Caen, Le Havre, Rouen, les grandes villes de la région reprennent une vie plus ou moins normale ce jeudi 9 mars, après deux jours de forte mobilisation et de grève contre la réforme des retraites. Malgré tout, les étudiants persistent, les blocages continuent dans les universités.
Université de Caen I, des oreillers et sacs de couchage jonchent le sol. Depuis lundi 6 mars, des étudiants passent leurs nuits dans le bâtiment E en signe de protestation contre la réforme des retraites.
Leur objectif est de sensibiliser et rallier un maximum d'étudiants pour se réapproprier ce "lieu de vie et d'études".
Au-delà de l'occupation permanente, d'autres étudiants grévistes renforcent les rangs en journée. Impossible par contre de chiffrer le nombre d'étudiants, il nous a été interdit de filmer à l'intérieur du bâtiment E. Depuis le mardi 7 mars, l'université est fermée administrativement.
Nous réaffirmons que l’université de Caen n’est pas fermée : elle est ouverte et des nombreuses activités, ouvertes à tous-tes, se déroulent au sein des bâtiments occupés !
Communiqué de l'Assemblée générale de l'Université de Caen
Avec ce blocage continu, les cours étaient ainsi censés s'arrêter.

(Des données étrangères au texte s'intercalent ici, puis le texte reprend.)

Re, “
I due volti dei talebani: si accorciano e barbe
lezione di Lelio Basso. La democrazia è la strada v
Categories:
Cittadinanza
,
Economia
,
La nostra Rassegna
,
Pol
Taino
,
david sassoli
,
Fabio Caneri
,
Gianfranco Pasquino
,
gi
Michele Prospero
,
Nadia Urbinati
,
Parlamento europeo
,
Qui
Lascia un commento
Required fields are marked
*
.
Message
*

Mais certains professeurs dispensent à la demande de l'université, certains cours à distance malgré le droit de grève.
Pour le collectif étudiant, "l’utilisation des cours en distanciel renforce la précarisation de l’enseignement et cela se ressent sur la santé des étudiant-es. De plus l’université enfreint la loi en continuant les cours en distanciel lors d’une fermeture administrative", estime-t-il. La présidence de l'université ne souhaite pas s'exprimer pour l'instant. Des discussions se poursuivent pour tenter de débloquer la situation.
Même combat au Havre et à Rouen
Assis devant les portes, des étudiants bloquent l'accès à l'université de Mont Saint-Aignan (Seine-Maritime). Les moyens sont peu académiques, des poubelles sont placées devant l'entrée.

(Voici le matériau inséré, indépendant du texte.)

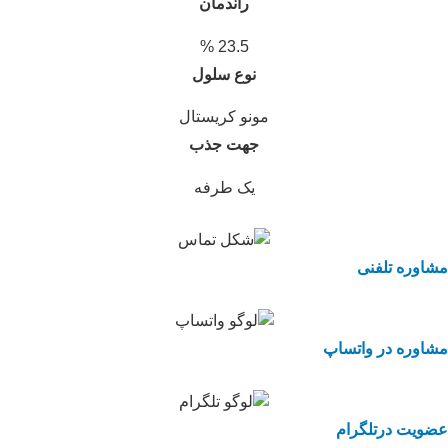
راندمان
23.5 %
نوع سلول
مونو کریستال
جهت جذب
یک طرفه
مشاوره تلفنی
مشاوره در واتساپ
عضویت درتلگرام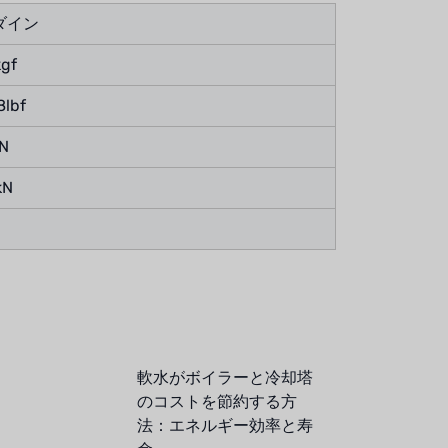
5ダイン
kgf
8lbf
8N
kN
軟水がボイラーと冷却塔
のコストを節約する方
法：エネルギー効率と寿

Certains sont assis dessus. Un peu plus loin, des professeurs se mêlent aux étudiants. Ils se préparent tous ensemble à défiler dans les rues de Rouen.

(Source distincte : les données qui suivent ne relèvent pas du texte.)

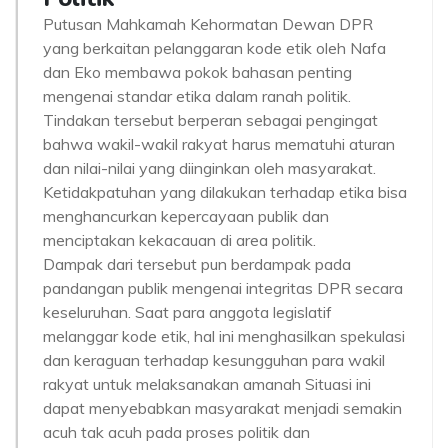
Putusan Mahkamah Kehormatan Dewan DPR
yang berkaitan pelanggaran kode etik oleh Nafa
dan Eko membawa pokok bahasan penting
mengenai standar etika dalam ranah politik.
Tindakan tersebut berperan sebagai pengingat
bahwa wakil-wakil rakyat harus mematuhi aturan
dan nilai-nilai yang diinginkan oleh masyarakat.
Ketidakpatuhan yang dilakukan terhadap etika bisa
menghancurkan kepercayaan publik dan
menciptakan kekacauan di area politik.
Dampak dari tersebut pun berdampak pada
pandangan publik mengenai integritas DPR secara
keseluruhan. Saat para anggota legislatif
melanggar kode etik, hal ini menghasilkan spekulasi
dan keraguan terhadap kesungguhan para wakil
rakyat untuk melaksanakan amanah Situasi ini
dapat menyebabkan masyarakat menjadi semakin
acuh tak acuh pada proses politik dan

Dans le cortège, un des étudiants voit en cette réforme un risque grandissant pour les jeunes générations.
On est tout autant concernés que nos parents, si ce n'est plus. Notamment quand on apprend qu'il y a plus d'1,4 millions de jeunes qui ne sont ni en emploi, ni en études. On n'a pas envie de voir des personnes de plus en plus âgées pourvoir les emplois.
Mathéo, étudiant
Au Havre, même son de cloche. "On ne peut pas laisser passer une réforme qui précariserait encore plus les jeunes. Aujourd'hui, on observe que l'intégration dans le monde professionnel se fait plutôt vers 25 ans. Sauf qu'on nous demande de cotiser pendant 44 ans, le calcul est vite fait. On finira nos carrières encore plus tard", s'inquiète un étudiant. Quelle que soit l'université, les mobilisations se multiplient en Normandie. Et c'est aussi l'occasion de faire converger les luttes.
La précarité étudiante aussi en ligne de mire
Si les étudiants se mobilisent, ce n'est pas seulement contre la réforme des retraites. Opposition au service national universel, demande du repas à un euro pour tous et précarité étudiante sont autant de préoccupation. Et pour cause entre 2021 et 2022, leur budget a subi une hausse de près de 3% pour les frais de la vie courante.
Une augmentation qui pousse plus d'un étudiant sur deux à ne pas manger à sa faim et 85% d'entre eux à sauter un repas faute de moyen. Le logement, lui, représente 57% de leur budget, soit la dépense la plus importante. Pour leur venir en aide, des associations, comme l'AFEV, organisent des collectes de dons.
Souvent, les étudiants qui vivent seuls sont ceux qui sont le plus en situation de fragilité économique. Et aujourd'hui encore, un tiers des étudiants vit dans sa famille pendant la semaine quand sept sur dix rentrent chez leurs parents le week-end.